Llŷn National Landscape
Nowhere is far from the sea on the long, low peninsula of Llŷn, which is famous for the unspoilt beauty of its coastline. The AONB, covering a quarter of the peninsula, is largely coastal, but extends inland to take in volcanic peaks such as Garn Fadrun and Garn Boduan. The varied geology is reflected in a succession of superb coastal landscapes, from the steep craggy cliffs around Aberdaron Bay to sandy bays and headlands.

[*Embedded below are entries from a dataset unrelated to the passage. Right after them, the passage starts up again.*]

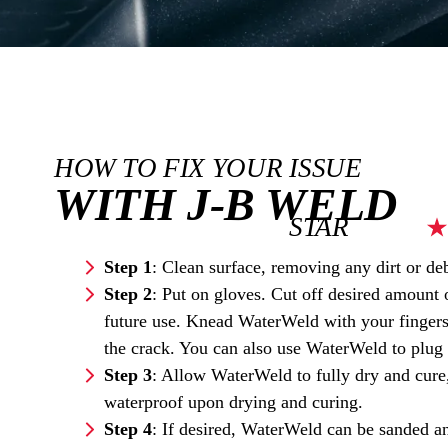
HOW TO FIX YOUR ISSUE
WITH J-B WELD
STAR
Step
1
: Clean surface, removing any dirt or deb
Step
2
: Put on gloves. Cut off desired amount 
future use. Knead WaterWeld with your fingers 
the crack. You can also use WaterWeld to plug 
Step
3
: Allow WaterWeld to fully dry and cure,
waterproof upon drying and curing.
Step
4
: If desired, WaterWeld can be sanded an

Llŷn’s highest points are the north’s volcanic peaks dominated by the granite crags of Yr Eifl (564m). At its foot, a landscape of hedged fields and rough pastures rolls out towards the sea and finally to the sheer black cliffs of Mynydd Mawr, at the tip of the peninsula. The countryside is characterised by its narrow lanes, field boundaries and small farms and includes stretches of ancient open common.
Ynys Enlli (Bardsey Island), sea bird sanctuary and home to grey seals, is just one of Llŷn’s many notable wildlife sites. Llŷn’s landscape has a rich historic legacy with field monuments dating from Mesolithic times and spectacularly sited Iron Age hill-forts such as Tre’r Ceiri. Most of the AONB is also a Landscape of Outstanding Historic Interest.
Llŷn’s farming pattern is of small-scale, traditional, family farms raising sheep and cattle with dairying on pockets of better pasture. The few sizeable settlements of the AONB are the former fishing villages such as Abersoch and Aberdaron, now bustling tourist centres. A predominantly Welsh-speaking area, Llŷn has experienced the problems of outmigration of its young and working population and a rise in non-Welsh-speaking residents. In Abersoch and some other areas a high percentage of houses are second homes. Tourism is important to the local economy and the population swells significantly during busy periods. Walking, sailing, and windsurfing are major visitor activities. The AONB is also a very popular caravan and camping destination.